Technology is very important both for people with diabetes and their primary care teams, especially when trying to intensify treatment regimens and improve glycaemic control.
Blood glucose meters are increasingly sophisticated, and to the individual with diabetes, self-monitoring of blood glucose (SMBG) can be very empowering. The quest for non-invasive monitoring and more comprehensive glucose data collection has given rise to continuous glucose monitoring through interstitial fluid analysis, which is an important emerging technology. Recombinant DNA technology has led to the development of new insulin analogues that provide more physiological insulin delivery, while continuous subcutaneous insulin infusion (CSII) devices are improving in efficacy and safety.
Computerised technology has seen the internet emerge as an important information source for people with diabetes and primary care teams alike. Access to evidence-based guidelines on the computer desktop is important to guide treatment decisions, and general practice computerised clinical systems offer the opportunity to track and audit people with diabetes and their care.
Meters and delivery devices
Competition in this area has seen increasingly clever devices emerge.
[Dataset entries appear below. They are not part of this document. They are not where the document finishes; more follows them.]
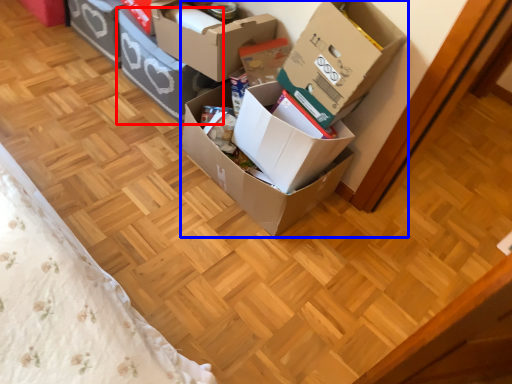 Question: Which object appears farthest to the camera in this image, box (highlighted by a red box) or box (highlighted by a blue box)?

Choices:
 (A) box
 (B) box

Answer: (A) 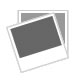 Identify the location of space below photos. The image size is (80, 80). (48, 75). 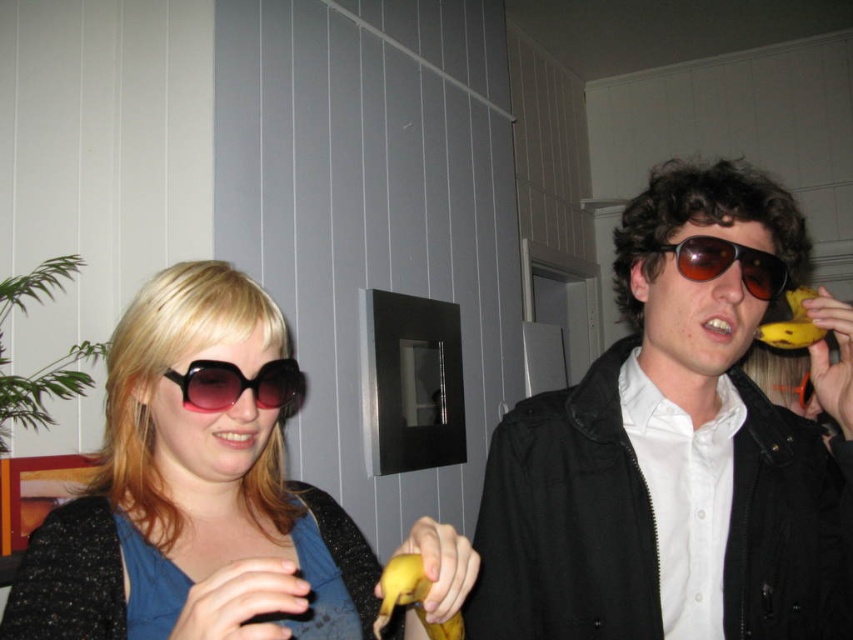 You are a photographer setting up a shoot in the room. You need to place a small light source directly above the yellow matte banana at right to highlight it. Where should you position the light relative to the matte black jacket at right?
The trends would appear to be towards easy access and readability with increased memory and the ability to download data to personal computers, which has shown some benefit (Jackson et al, 2005) The ability to occasionally use alternative blood testing sites (such as the upper arm) is also welcome. The cost-effectiveness of SMBG has often been called into question in people with type 2 diabetes (Simon et al, 2008).
Continuous blood glucose monitoring is now a well-established technology (Skyler, 2009), possibly underused in the UK due to its expense and need to be recommended from a secondary care setting, where it is currently being used for selected individuals.
CSII therapy is clearly useful for people with type 1 diabetes. In fact, NICE (2009) has recommended CSII therapy for children under the age of 12 if multiple daily injections are considered impractical or inappropriate. Peter Hammond reviews the practicalities of these recent technologies on page 183.
General practice clinical systems
GP clinical systems have been available for at least two decades in the UK. Designed originally to document repeat prescribing, they are now widely used in general practice with many practices now paper-light or paper-less (Royal College of General Practitioners, 2005). Few would argue that the process of contemporary diabetes care is not greatly enhanced by electronic health records. Their availability and utility received a boost by the 2004 GP contract and they are now central to both data collection in individuals within the practice and the way that data are gathered and scrutinised by primary care organisations. Soon, prescribing may be further governed by prescribing support software (Anon, 2010) and prompts could be built in to facilitate cardiovascular risk assessment (Holt et al, 2010).
Is it possible to take these systems further to enhance diabetes care? Alistair Emslie-Smith outlines how software systems can be used on a population-wide basis in Scotland to enhance diabetes care across primary and secondary care, ensuring high-quality current data are available to all healthcare professionals (see page 142).
Referring to the emerging importance of the internet, William Gibson said “the future is already here – it is just unevenly distributed”. Only time will tell which of these developments will become widely adopted but, currently, GP clinical systems remain the cornerstone of contemporary primary diabetes care, with existing and emerging technologies empowering people with diabetes.